**Exercise description:** Give back exactly the lines of the entries below from the line with "Answer in <instances>...</instances>." to the line with "Here is an image. Show", inclusive, and only those.

[Stored data entries]
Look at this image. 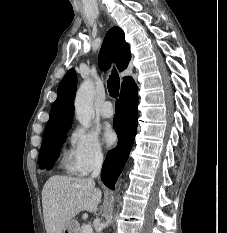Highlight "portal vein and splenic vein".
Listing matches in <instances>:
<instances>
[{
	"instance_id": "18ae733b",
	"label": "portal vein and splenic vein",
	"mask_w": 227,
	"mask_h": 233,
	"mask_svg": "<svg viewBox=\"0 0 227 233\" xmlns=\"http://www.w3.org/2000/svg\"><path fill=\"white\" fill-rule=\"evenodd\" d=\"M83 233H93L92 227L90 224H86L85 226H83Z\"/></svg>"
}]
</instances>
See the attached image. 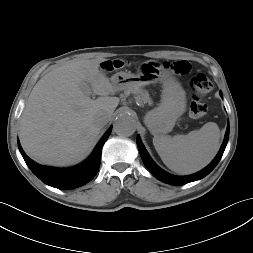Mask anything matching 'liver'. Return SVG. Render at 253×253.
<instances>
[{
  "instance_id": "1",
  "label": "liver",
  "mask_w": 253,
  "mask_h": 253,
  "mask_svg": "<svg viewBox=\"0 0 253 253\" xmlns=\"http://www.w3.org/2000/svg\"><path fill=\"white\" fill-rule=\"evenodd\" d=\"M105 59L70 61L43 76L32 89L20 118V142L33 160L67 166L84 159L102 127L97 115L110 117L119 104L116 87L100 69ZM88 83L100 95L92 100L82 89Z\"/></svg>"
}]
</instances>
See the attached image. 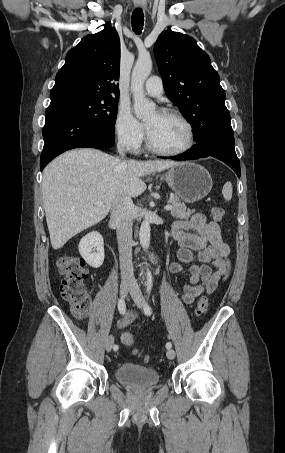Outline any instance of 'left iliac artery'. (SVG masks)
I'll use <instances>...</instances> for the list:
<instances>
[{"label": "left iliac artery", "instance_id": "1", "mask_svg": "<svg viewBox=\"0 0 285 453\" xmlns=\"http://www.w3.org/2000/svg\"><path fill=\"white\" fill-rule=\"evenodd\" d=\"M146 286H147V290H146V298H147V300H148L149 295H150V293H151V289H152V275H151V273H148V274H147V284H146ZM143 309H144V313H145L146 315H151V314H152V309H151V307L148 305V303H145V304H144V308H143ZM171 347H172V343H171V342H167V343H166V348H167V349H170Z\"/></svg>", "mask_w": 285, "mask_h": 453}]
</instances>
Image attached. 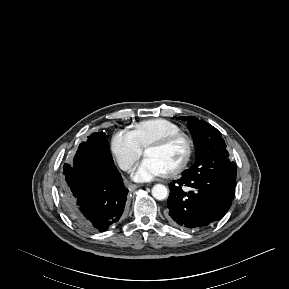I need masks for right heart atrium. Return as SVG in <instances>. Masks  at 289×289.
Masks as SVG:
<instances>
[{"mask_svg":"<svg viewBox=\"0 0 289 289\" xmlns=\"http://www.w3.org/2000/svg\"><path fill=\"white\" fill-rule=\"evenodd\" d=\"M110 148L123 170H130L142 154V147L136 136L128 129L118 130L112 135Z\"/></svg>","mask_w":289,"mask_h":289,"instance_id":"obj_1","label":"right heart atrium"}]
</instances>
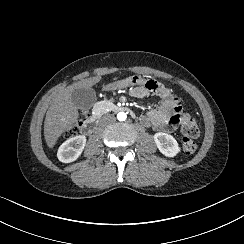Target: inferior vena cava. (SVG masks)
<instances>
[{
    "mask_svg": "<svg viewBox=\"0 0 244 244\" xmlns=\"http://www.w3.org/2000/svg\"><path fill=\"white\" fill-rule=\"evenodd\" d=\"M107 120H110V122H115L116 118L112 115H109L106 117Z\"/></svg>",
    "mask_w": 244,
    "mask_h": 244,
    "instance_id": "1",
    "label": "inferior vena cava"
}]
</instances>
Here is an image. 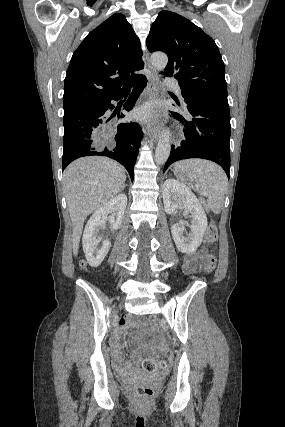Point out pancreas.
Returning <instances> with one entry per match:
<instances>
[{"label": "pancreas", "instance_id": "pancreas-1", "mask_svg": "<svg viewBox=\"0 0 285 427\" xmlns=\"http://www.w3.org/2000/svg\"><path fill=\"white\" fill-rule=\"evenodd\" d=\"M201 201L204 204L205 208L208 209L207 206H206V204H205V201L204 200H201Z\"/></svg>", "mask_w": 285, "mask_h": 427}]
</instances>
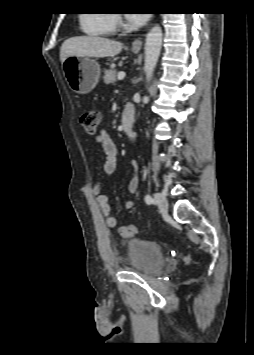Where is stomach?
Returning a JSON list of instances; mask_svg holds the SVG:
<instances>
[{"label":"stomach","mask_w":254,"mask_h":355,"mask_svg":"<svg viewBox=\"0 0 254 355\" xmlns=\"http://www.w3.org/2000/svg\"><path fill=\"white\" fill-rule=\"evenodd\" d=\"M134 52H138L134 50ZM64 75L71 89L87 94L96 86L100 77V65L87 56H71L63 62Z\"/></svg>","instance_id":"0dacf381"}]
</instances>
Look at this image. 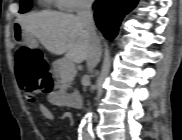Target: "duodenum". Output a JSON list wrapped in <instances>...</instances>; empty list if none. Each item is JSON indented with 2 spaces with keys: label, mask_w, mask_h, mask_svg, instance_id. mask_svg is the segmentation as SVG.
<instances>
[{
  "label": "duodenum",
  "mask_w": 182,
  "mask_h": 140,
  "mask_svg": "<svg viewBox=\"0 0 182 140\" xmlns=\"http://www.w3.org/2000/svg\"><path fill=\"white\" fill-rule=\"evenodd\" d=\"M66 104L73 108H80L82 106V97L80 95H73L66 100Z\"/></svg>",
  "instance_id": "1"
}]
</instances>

==

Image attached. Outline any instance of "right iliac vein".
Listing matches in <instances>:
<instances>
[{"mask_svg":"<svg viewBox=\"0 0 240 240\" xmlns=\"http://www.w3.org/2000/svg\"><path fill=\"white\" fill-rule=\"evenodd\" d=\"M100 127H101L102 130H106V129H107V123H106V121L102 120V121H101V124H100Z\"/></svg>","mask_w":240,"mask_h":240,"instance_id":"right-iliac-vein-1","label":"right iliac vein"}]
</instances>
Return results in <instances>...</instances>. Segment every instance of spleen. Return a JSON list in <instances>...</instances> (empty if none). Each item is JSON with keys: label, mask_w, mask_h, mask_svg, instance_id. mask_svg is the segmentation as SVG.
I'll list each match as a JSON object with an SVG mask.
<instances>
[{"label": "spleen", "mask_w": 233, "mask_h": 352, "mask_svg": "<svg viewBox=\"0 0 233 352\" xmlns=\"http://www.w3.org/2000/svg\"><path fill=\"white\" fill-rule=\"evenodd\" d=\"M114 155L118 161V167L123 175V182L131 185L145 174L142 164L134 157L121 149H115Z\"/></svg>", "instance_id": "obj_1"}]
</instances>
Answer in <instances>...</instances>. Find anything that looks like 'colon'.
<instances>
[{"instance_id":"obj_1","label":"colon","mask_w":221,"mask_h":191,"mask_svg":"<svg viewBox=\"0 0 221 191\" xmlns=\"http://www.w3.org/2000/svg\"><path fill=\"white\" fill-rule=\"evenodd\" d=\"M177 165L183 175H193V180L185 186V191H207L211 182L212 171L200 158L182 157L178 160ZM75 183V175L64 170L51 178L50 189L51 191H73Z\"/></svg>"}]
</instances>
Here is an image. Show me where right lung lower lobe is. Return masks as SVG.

**Solution for this exercise:**
Answer in <instances>...</instances>. Find anything that looks like 'colon'.
<instances>
[{"instance_id":"obj_1","label":"colon","mask_w":221,"mask_h":191,"mask_svg":"<svg viewBox=\"0 0 221 191\" xmlns=\"http://www.w3.org/2000/svg\"><path fill=\"white\" fill-rule=\"evenodd\" d=\"M177 165L183 175H193V180L185 186V191H207L211 182L212 171L200 158L182 157L178 160ZM75 183V175L64 170L51 178L50 189L51 191H73Z\"/></svg>"}]
</instances>
Here is an image. Show me where right lung lower lobe is. Return masks as SVG.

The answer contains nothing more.